W32/Forbot-ES

Please follow the instructions for removing worms.

You will also need to edit the following registry entries, if they are present. Please read the warning about editing the registry.

At the taskbar, click Start|Run. Type 'Regedit' and press Return. The registry editor opens.

Before you edit the registry, you should make a backup. On the 'Registry' menu, click 'Export Registry File'. In the 'Export range' panel, click 'All', then save your registry as Backup.

Locate the HKEY_LOCAL_MACHINE entries:

HKLM\Software\Microsoft\Windows\CurrentVersion\Run\
HKLM\Software\Microsoft\Windows\CurrentVersion\RunOnce\
HKLM\Software\Microsoft\Windows\CurrentVersion\RunServices\

and remove any reference to any file you deleted.

Each user has a registry area named HKEY_USERS\[code number indicating user]\. For each user locate the entries:

HKU\[code number]\Software\Microsoft\Windows\
CurrentVersion\Run\

HKU\[code number]\Software\Microsoft\Windows\
CurrentVersion\RunOnce\

and remove any reference to any file you deleted.

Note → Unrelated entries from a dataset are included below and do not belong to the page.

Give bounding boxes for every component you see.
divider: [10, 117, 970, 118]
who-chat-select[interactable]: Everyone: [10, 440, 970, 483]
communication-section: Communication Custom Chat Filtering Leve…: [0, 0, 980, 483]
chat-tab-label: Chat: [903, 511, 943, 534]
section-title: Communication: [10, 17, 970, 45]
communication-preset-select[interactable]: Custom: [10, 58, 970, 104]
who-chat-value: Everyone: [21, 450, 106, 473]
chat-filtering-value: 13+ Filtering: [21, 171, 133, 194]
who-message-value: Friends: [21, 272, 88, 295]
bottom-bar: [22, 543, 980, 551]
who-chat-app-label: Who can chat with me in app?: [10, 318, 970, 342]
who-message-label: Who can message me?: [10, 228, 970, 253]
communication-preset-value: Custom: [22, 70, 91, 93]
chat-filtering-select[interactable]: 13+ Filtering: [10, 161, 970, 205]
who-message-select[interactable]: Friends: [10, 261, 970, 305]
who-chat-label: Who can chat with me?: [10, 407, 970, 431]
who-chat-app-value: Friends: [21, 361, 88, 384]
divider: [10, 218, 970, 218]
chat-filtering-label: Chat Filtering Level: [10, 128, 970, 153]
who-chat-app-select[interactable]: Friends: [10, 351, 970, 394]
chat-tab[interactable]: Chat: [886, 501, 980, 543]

Close the registry editor.

W32/Forbot-ES is a member of the W32/Forbot family of internet worms that spread by scanning for and exploiting various vulnerabilities in the Windows operating system.

In order to run automatically when Windows starts up the worm copies itself to the file win128.exe in the Windows system folder and adds the following registry entries:

HKLM\Software\Microsoft\Windows\CurrentVersion\Run\Windows 128 Module
HKLM\Software\Microsoft\Windows\CurrentVersion\RunOnce\Windows 128 Module

HKLM\Software\Microsoft\Windows\CurrentVersion\RunServices\Windows
128 Module

HKCU\SOFTWARE\Microsoft\Windows\CurrentVersion\Run\
Windows 128 Module

HKCU\SOFTWARE\Microsoft\Windows\CurrentVersion\RunOnce\
Windows 128 Module

The worm also registers itself as the service process "Windows 128 Module".

W32/Forbot-ES has backdoor functionality which allows a malicious user remote control over an infected machine via the IRC network.